*AIM OF THE TASK*:
Tally every line of the material where "each" occurs, then write the total by itself.

*DATA EXCERPTS*:
----------------------------------------
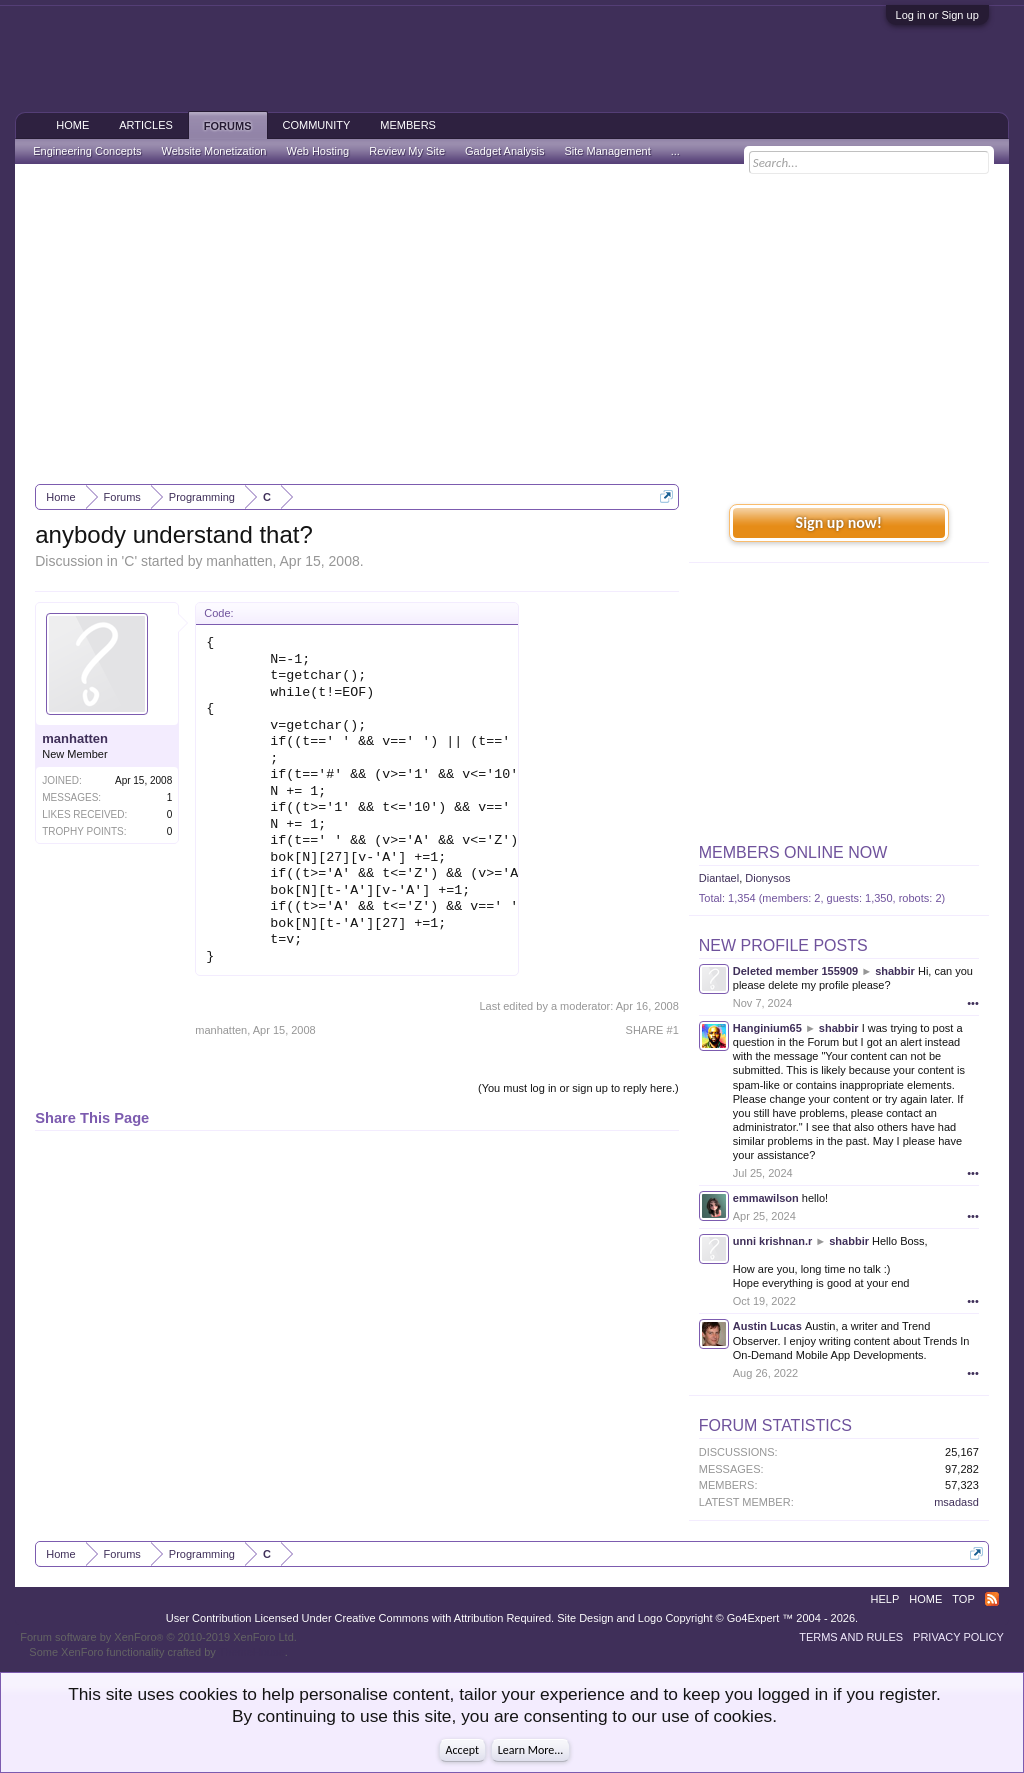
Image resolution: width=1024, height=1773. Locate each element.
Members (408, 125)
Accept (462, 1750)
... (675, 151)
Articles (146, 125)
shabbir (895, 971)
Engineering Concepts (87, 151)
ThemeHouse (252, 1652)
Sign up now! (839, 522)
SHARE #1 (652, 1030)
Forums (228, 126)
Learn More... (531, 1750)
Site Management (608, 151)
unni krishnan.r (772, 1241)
----------------------------------------
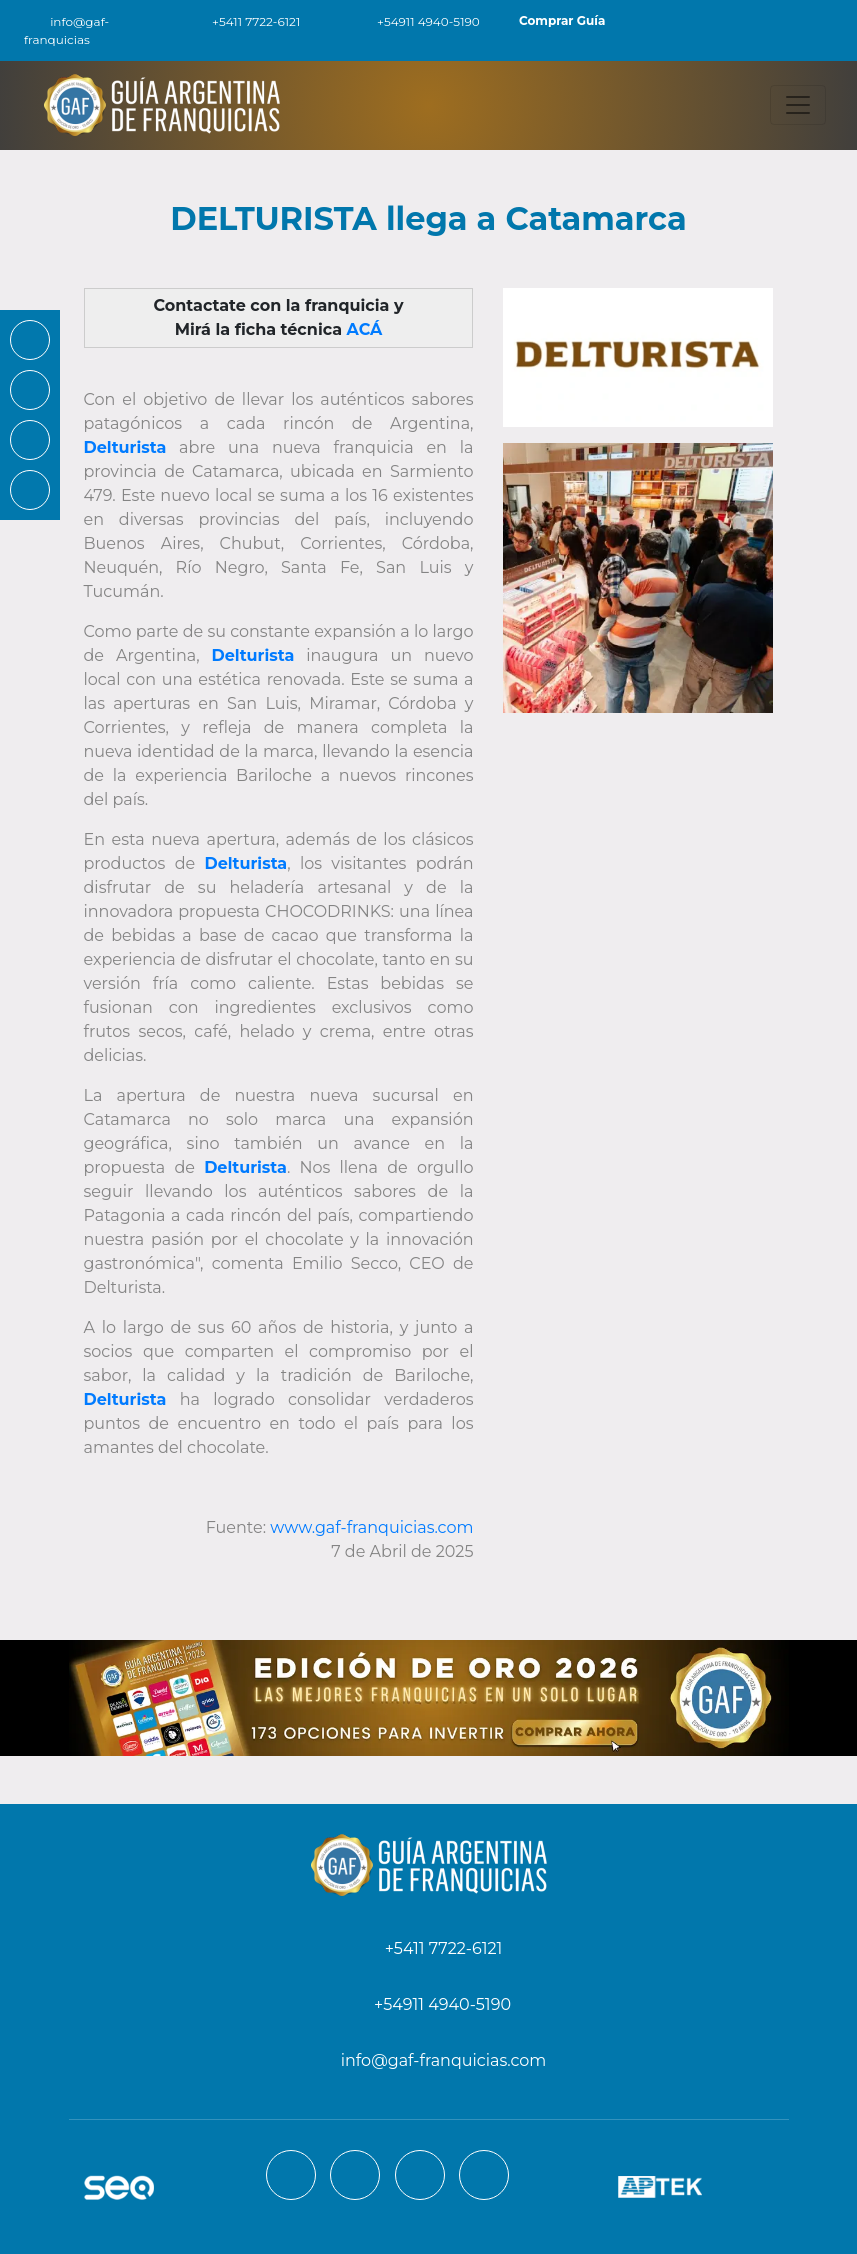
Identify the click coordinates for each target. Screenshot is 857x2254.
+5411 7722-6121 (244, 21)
----------------------------------------
*OUTPUT BELOW*:
2